Barts and The London (Queen Mary) — Min 6 GCSEs at grade 6 (B) including Maths, English Language, dual-award Science. St Andrews — Strong National 5 / GCSE profile. Biology required if not studied at A-Level (per Glasgow partnership rules).

Barts and The London (Queen Mary)'s selection methodology: UCAT + academic + Multiple Mini Interview. SJT used post-interview. Strong East London / international focus. St Andrews's selection methodology: RUK 2024 entry: lowest UCAT for interview was 2500/3600, average 2892. Lowest UCAT given offer 2500, average ~2892. St Andrews delivers the first 3 years (BSc Medicine), then transfers most students to a clinical school (Glasgow, Manchester, Dundee, etc.). Understanding each school's exact algorithm is the single highest-leverage piece of pre-application research — it tells you whether your profile is competitive before you spend an application choice.

Barts and The London (Queen Mary): UK Undergrad: 948/1294 = 73% (2025); International: 61/159 = 38%; A101 Graduate Medicine: 55/127 = 43%. St Andrews: RUK Student (2025): 123/162 = 74%; Scottish + RUK: 411/505 = 81%; International (2023): 56/82 = 68%. Post-interview odds tell you how competitive each school is at the final stage. Two schools with similar UCAT thresholds can have very different post-interview rates — a school with a 60% post-interview success rate is structurally easier to convert than one at 25%.

Barts and The London (Queen Mary) is in London, UK. St Andrews is in St Andrews, UK. Scottish-domiciled applicants funded by SAAS pay no tuition fees at Scottish medical schools — a substantial funding advantage worth tens of thousands of pounds over the degree. Rest-of-UK applicants still pay £9,250/year.

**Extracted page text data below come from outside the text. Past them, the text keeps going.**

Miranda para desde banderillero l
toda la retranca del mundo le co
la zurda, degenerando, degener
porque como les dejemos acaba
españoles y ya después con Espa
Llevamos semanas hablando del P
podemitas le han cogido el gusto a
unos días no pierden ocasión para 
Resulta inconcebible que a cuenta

Barts and The London (Queen Mary) typically releases medicine decisions March onwards. St Andrews releases medicine decisions March onwards. If one is earlier than the other, you may need to hold a decision while waiting for the second school — be ready to compare in real time.

Barts and The London (Queen Mary) runs a Integrated curriculum. St Andrews runs a Traditional curriculum. The teaching philosophies differ — pick the style that matches how you learn best. Barts and The London (Queen Mary) specifics: Five-year MBBS with integrated theory and clinical practice. Strong East London NHS placement network (Royal London, Whipps Cross, Newham, Mile End). St Andrews specifics: First 3 years at St Andrews leading to BSc (Hons) Medicine. Most students then transfer to a partner clinical school for years 4-6 of MBChB.

You can — UCAS allows 4 medicine/dentistry choices in total, so listing both is feasible if your profile fits each school's selection algorithm. Apply to both only if your UCAT, GCSE and predicted-grade profile is competitive against each school's published weighting. A common mistake is using two of your four slots on similar schools when a more spread-out portfolio (one safe + one stretch) would maximise overall offer probability.